有名なドイツ・ライン川のローレライ、フランスの水の精メリェジーヌ、デンマークのハウフル・アイスランドのマルメニルは共に、予言獣。アイルランドのメロウ・スウェーデンのシェローは、嵐、不漁を起こすとして漁師に怖れられている。後者では、これを見たものは人に話さず、火打石と鋼器で火花を立てる。中国の『山海經』にも、氏人陵魚が。台湾サオ族に伝わるタクラハ、グアムのシレナ、ニュージーランドのマオリのリー、ブラジルイアーラ、ジャマイカリバーマン...と、枚挙にいとまがない。

歴史的には、やはり『ギリシャ神話』のセイレーンなのだが、元々はこれ半身半鳥で、キリスト教の時代に半信半魚となった。紀元前に大プリニウスの『博物誌』に書かれた、男のトリトン、女のネーレーイスとの混同かもしれない。大航海時代には、コロンブスがイスパニョーラ島で目撃した他、北極海やグリーンランドでも。場所的にアザラシ等かと考えられるが、黒髪長髪の美女だったと男達は証言している...。

さて、それでは日本では...というと、やはり人魚の肉を食し不老不死となった八百比丘尼。作家で民俗学者である藤澤衛彦によれば、480年の事だと言う。(因みにこの人物、水木しげる御大に大影響を与え、当時のアシスタントつげ義春と、自宅にも押しかけたらしい!)その約百年後、若狭から京都に来た時の彼女の姿は、15〜16歳のそれだったという。この話、元は高句麗の『浪奸物語』とも言われ、北海道内浦湾のアイヌソッキとも酷似している。

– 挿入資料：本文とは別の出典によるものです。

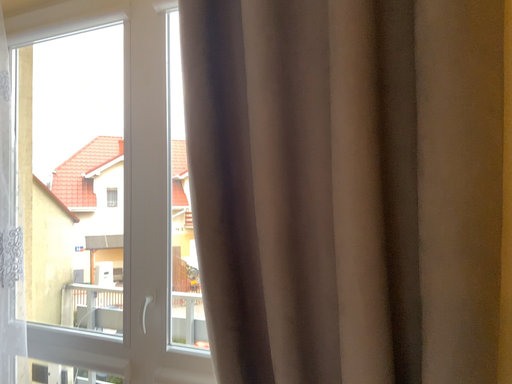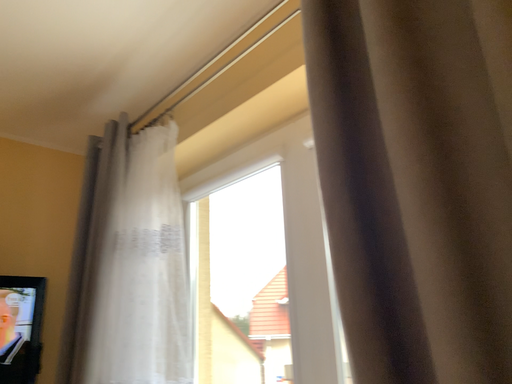 Question: Which way did the camera rotate in the video?

Choices:
 (A) rotated downward
 (B) rotated upward

Answer: (B) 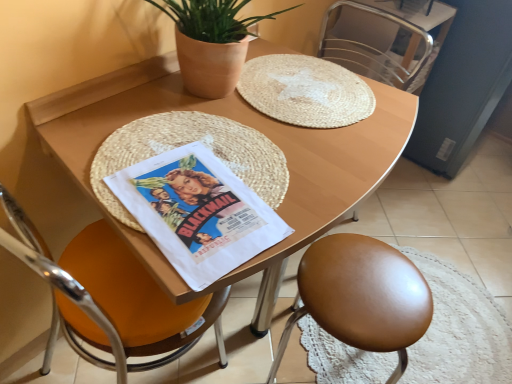 What are the coordinates of `vacant space situated above white paper comic book at center (from a real-world perspective)` in the screenshot? It's located at (202, 205). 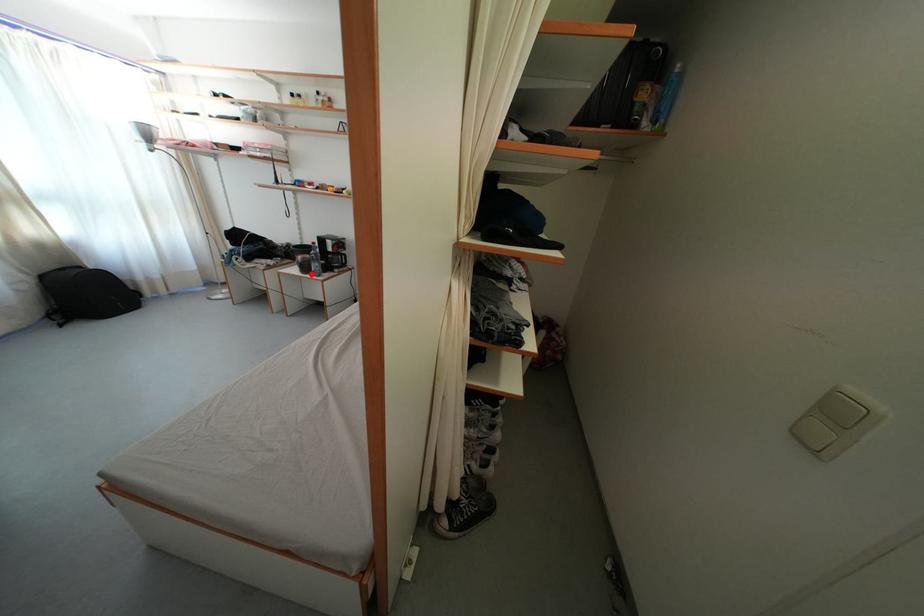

『日本書紀』には、摂津堀江で人魚が網にかかったとある。南方熊楠は、川だけにオオサンショウウオではと推測している。聖徳太子は、これを凶兆として観音菩薩を立てたという。その後も、出雲安来、能登珠洲岬等に出現。1153年、伊勢別保では人魚を食べたところ、美味だったと『古今著聞集』に載る。鎌倉時代には記録が多い。というのも凶兆とされる為、鎌倉殿への報告が義務化されていたらしい。江戸に入ると、井原西鶴や、山東京伝の物語にも登場。しかし、まだ西洋の美女人魚のイメージは入っておらず、例えば1805年、越中富山に現れたのは、10メートルもある金の角のある怪物で、四百五十丁の銃で仕留められたという。また、1819年肥前に現れた神社姫、1846年肥後のアマビエ(コロナ禍ですっかり有名になった)は、共に予言獣だが、やはり奇天烈な姿である。江戸の頃には、盛んに人魚のミイラも作られ、西洋向けの土産物として、人気を博した。今もや和歌山県西光寺、福岡県龍宮寺、岡山県園珠寺などに存在する。P・T・バーナムの見世物や、大英博物館でも展示された!

創作では、先に挙げたアンデルセンの『人魚姫』、そのディズニー版映画『リトル・マーメイド』、日本版とも言える小川未明『赤い蝋燭と人魚』。岩井俊二の小説『ウォーレスの人魚』。絵画ではジョン・ウィリアム・ウォーターハウス『人魚」。マンガでは高橋留美子の『人魚』シリーズ等。

最後に人魚といえば、あのSTARBUCKSのロゴ! 名前の由来は、『白鯨』に登場するコーヒー好きの航海士スターバックとも。なるほど、それでセイレーンのロゴマークか! 南太平洋には、そのセイレーンにより多くの船員が命を落としたという、その名もスターバックスなる島もあるという!